Mitry Danny, Peto Tunde, Hayat Shabina, Blows Peter, Morgan James, Khaw Kay-Tee, Foster Paul J
NIHR Biomedical Research Centre, Moorfields Eye Hospital and UCL Institute of Ophthalmology, London, United Kingdom.
Department of Public Health and Primary Care, University of Cambridge, Strangeways Research Laboratory, Cambridge, United Kingdom.
PLoS One. 2015 Feb 18;10(2):e0117401. doi: 10.1371/journal.pone.0117401. eCollection 2015.
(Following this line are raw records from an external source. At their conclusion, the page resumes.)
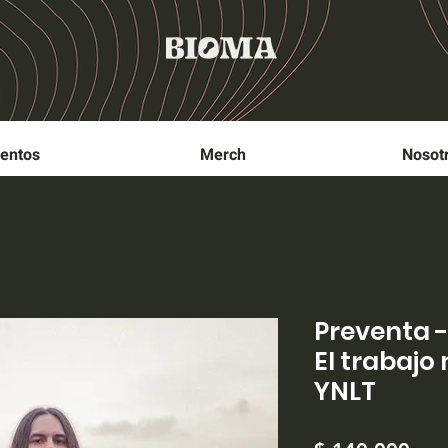
entos
Merch
Nosot
Preventa 
El trabajo
YNLT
Crowdsourcing is the process of simplifying and outsourcing numerous tasks to many untrained individuals. Our aim was to assess the performance and repeatability of crowdsourcing in the classification of normal and glaucomatous discs from optic disc images.
Optic disc images (N = 127) with pre-determined disease status were selected by consensus agreement from grading experts from a large cohort study. After reading brief illustrative instructions, we requested that knowledge workers (KWs) from a crowdsourcing platform (Amazon MTurk) classified each image as normal or abnormal. Each image was classified 20 times by different KWs. Two study designs were examined to assess the effect of varying KW experience and both study designs were conducted twice for consistency. Performance was assessed by comparing the sensitivity, specificity and area under the receiver operating characteristic curve (AUC).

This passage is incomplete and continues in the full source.